The two-storey house that Ann built in around 1758 was a built in a classic Eighteenth Century architectural style in local stone with details picked out in Portland stone, including an elegant pediment.  It was an unusual sight in Wales.  It was flanked by the two existing buildings, the north wing and the south wing, to make an impressive ensemble.  The stone-built dovecote has a truncated pyramidal slate roof, a deep segmental arch in the front wall inset with a much smaller flat-headed doorway.  She also appears to have been actively involved in building houses in Aberdovey.  A house on Copperhill Street bears a plaque reading “Built By Anne Owen Widow AD 1733,” and this was probably Madam Owen.  Although there’s a discrepancy on the dates (she could not have been a widow until 1755 if the date of Athelstan’s death is correct), the fanlight window on Anne’s plaque exactly mirrors the fanlights on the Dovey Inn, suggesting a close connection.

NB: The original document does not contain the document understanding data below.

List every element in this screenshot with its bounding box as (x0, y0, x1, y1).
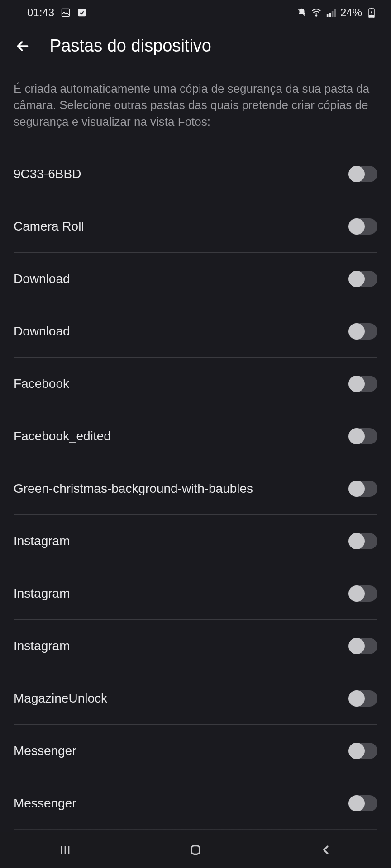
folder-item[interactable]: Instagram (14, 515, 377, 567)
back-button[interactable] (14, 37, 32, 55)
toggle-knob (348, 585, 365, 602)
toggle-knob (348, 533, 365, 549)
folder-name-label: Facebook_edited (14, 429, 111, 443)
battery-icon (367, 8, 377, 18)
toggle-knob (348, 743, 365, 759)
folder-toggle[interactable] (349, 428, 377, 444)
folder-name-label: Instagram (14, 534, 70, 548)
folder-toggle[interactable] (349, 218, 377, 235)
toggle-knob (348, 166, 365, 182)
app-header: Pastas do dispositivo (0, 25, 391, 67)
page-description: É criada automaticamente uma cópia de se… (0, 67, 391, 148)
folder-item[interactable]: Facebook_edited (14, 410, 377, 462)
folder-toggle[interactable] (349, 166, 377, 182)
folder-item[interactable]: Camera Roll (14, 200, 377, 253)
folder-name-label: Instagram (14, 586, 70, 601)
toggle-knob (348, 218, 365, 235)
folder-toggle[interactable] (349, 376, 377, 392)
home-icon (188, 843, 203, 857)
toggle-knob (348, 481, 365, 497)
folder-name-label: Green-christmas-background-with-baubles (14, 481, 253, 496)
folder-item[interactable]: 9C33-6BBD (14, 148, 377, 200)
folder-item[interactable]: Facebook (14, 358, 377, 410)
folder-name-label: 9C33-6BBD (14, 167, 81, 181)
nav-back-button[interactable] (312, 836, 339, 863)
folder-toggle[interactable] (349, 795, 377, 811)
folder-toggle[interactable] (349, 638, 377, 654)
folder-name-label: Instagram (14, 639, 70, 653)
folder-name-label: Download (14, 324, 70, 339)
svg-point-2 (316, 15, 317, 16)
toggle-knob (348, 376, 365, 392)
status-time: 01:43 (27, 6, 54, 19)
toggle-knob (348, 323, 365, 340)
folder-name-label: Messenger (14, 744, 76, 758)
folder-toggle[interactable] (349, 690, 377, 707)
toggle-knob (348, 690, 365, 707)
svg-rect-13 (191, 846, 200, 854)
svg-rect-9 (369, 15, 374, 17)
recent-icon (58, 843, 72, 857)
folder-toggle[interactable] (349, 533, 377, 549)
nav-home-button[interactable] (182, 836, 209, 863)
folder-toggle[interactable] (349, 585, 377, 602)
folder-name-label: Messenger (14, 796, 76, 811)
page-title: Pastas do dispositivo (50, 36, 211, 56)
folder-toggle[interactable] (349, 743, 377, 759)
folder-list: 9C33-6BBDCamera RollDownloadDownloadFace… (0, 148, 391, 830)
toggle-knob (348, 795, 365, 811)
status-bar: 01:43 24% (0, 0, 391, 25)
svg-rect-3 (327, 14, 329, 16)
folder-item[interactable]: Instagram (14, 620, 377, 672)
checkbox-icon (77, 8, 87, 18)
folder-toggle[interactable] (349, 323, 377, 340)
svg-rect-8 (371, 8, 372, 9)
svg-rect-6 (334, 9, 336, 16)
toggle-knob (348, 271, 365, 287)
folder-item[interactable]: Messenger (14, 725, 377, 777)
folder-item[interactable]: MagazineUnlock (14, 672, 377, 725)
navigation-bar (0, 832, 391, 868)
battery-text: 24% (340, 6, 362, 19)
folder-item[interactable]: Green-christmas-background-with-baubles (14, 462, 377, 515)
folder-item[interactable]: Instagram (14, 567, 377, 620)
status-left: 01:43 (27, 6, 87, 19)
back-icon (319, 843, 333, 857)
mute-icon (297, 8, 307, 18)
folder-item[interactable]: Download (14, 305, 377, 358)
svg-rect-4 (329, 13, 331, 17)
folder-item[interactable]: Download (14, 253, 377, 305)
folder-name-label: MagazineUnlock (14, 691, 107, 706)
nav-recent-button[interactable] (52, 836, 79, 863)
gallery-icon (61, 8, 71, 18)
toggle-knob (348, 638, 365, 654)
folder-toggle[interactable] (349, 271, 377, 287)
folder-item[interactable]: Messenger (14, 777, 377, 830)
wifi-icon (311, 8, 321, 18)
arrow-left-icon (14, 38, 31, 54)
folder-name-label: Download (14, 272, 70, 286)
toggle-knob (348, 428, 365, 444)
signal-icon (326, 8, 336, 18)
svg-rect-5 (332, 11, 334, 17)
folder-toggle[interactable] (349, 481, 377, 497)
folder-name-label: Facebook (14, 377, 69, 391)
folder-name-label: Camera Roll (14, 219, 84, 234)
status-right: 24% (297, 6, 377, 19)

The Dovey Inn donated by Athelstan Owen and a row of three houses provided by Ann Owen

Richard Owen, second in line to inherit the estate after his elder brother Corbet, but both died childless so their younger sister Anne inherited. By Richard Wilson c.1748-50.  Source:  Richard Wilson Online

Of Anne and Athelstan Owen’s children, Corbet and Richard died childless so their daughter Ann Maurice (married to Pryce Maurice) inherited the estate.  To comply with Ann Owen’s wishes, the estate then passed to Henry Arthur Maurice, who was Ann and Pryce Maurice’s younger son, presumably chosen because Ann Owen disapproved of the elder son Edward’s youthful activities, which included fathering at least two illegitimate children.  An interesting twist in the tangle of family names is that when the property then passed to a male with a different last name (for example, where a daughter who inherited the estate married) those men were required in the terms of the bequest to change their last name to Corbet, ensuring that the name Corbet was always associated with Ynysymaengwyn.  This was the case even when the estate passed out of the Corbet bloodline.  Henry Arthur Maurice, grandson of Ann Owen, therefore changed his last name to Corbet.  When he died childless in 1782, his elder brother Edward Maurice (1741-1820) inherited the Ynysymaengwyn Estate against his grandmother Ann Owen’s wishes, and Edward also changed his name to Corbet.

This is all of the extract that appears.